In 2009, Milk Inc. performed at the last edition of the TMF Awards, singing "Storm" and "Blackout". It was the ninth consecutive year the group won the award for "Best National Dance Group", as well as the "Best National Live Band" category. During the awards, DJ Bob Sinclar, who won the "Best International Dance Group", asked who Milk Inc. was—he was impressed because everyone was talking about them—and in an interview said in astonishment: "They are even more popular than me."

The group's popularity was so great that they were invited to perform at Rock Werchter 2009, a huge rock event in Belgium. They performed simultaneously with the night's main act, Metallica. The members of Milk Inc. were anxious because weeks before, groups on the internet threatened to riot and throw objects at the stage, refusing to accept a dance music group as one of the festival's headliners.
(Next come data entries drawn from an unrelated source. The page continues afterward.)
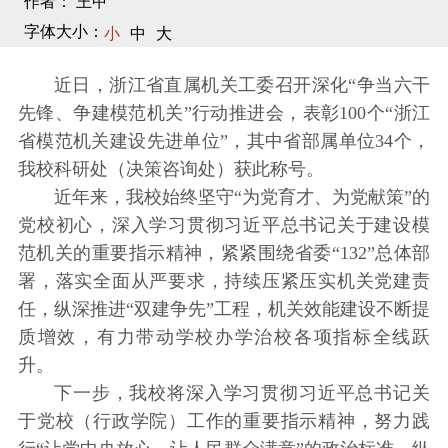
作者： 王甲
字体大小：
小
中
大
近日，浙江省直属机关工委召开深化“争当六干
先锋、争建模范机关”行动推进会，表彰100个“浙江
省模范机关建设先进单位”，其中省部属单位34个，
我校科研处（决策咨询处）获此称号。
近年来，我校始终坚守“为党育才、为党献策”的
党校初心，深入学习贯彻习近平总书记关于建设模
范机关的重要指示精神，紧紧围绕省委“132”总体部
署，落实全面从严要求，持续压紧压实机关党建责
任，纵深推进“双建争先”工程，机关效能建设不断提
质增效，有力带动学校办学治校各项指标全线跃
升。
下一步，我校将深入学习贯彻习近平总书记关
于党校（行政学院）工作的重要指示精神，努力践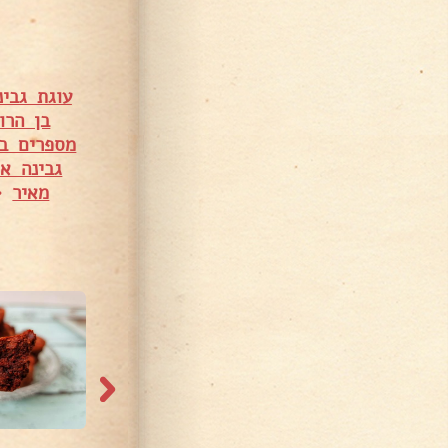
עוגת גבינ
בן הרו
מספרים ב
גבינה אפ
מאיר
•
7,826 צפיות
4,413 צפיות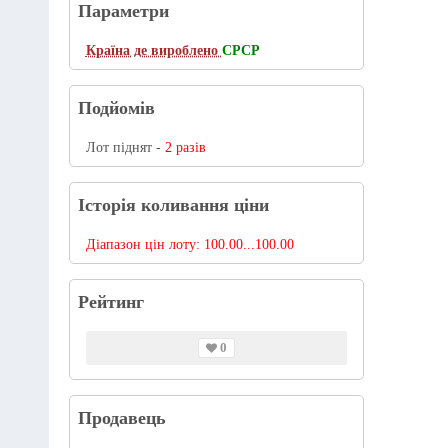
Параметри
Країна де вироблено
СРСР
Подйомів
Лот піднят -
2 разів
Історія коливання ціни
Діапазон цін лоту:
100.00...100.00
Рейтинг
0
Продавець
But to Penxten and Mertens's surprise, the audience filled the arena and sang along from start to finish, making it one of the most memorable performances in the group's career.

On 15 February 2010, they officially released the single "Storm", their second consecutive single to reach number one in Belgium. Although it was officially released only in 2010, the song had already been performed live in 2009 at the Sportpaleis. The song also reached the top 10 in Wallonia, the French- and German-speaking region of Belgium. "Storm" also enjoyed relative success on radio stations in Bulgaria.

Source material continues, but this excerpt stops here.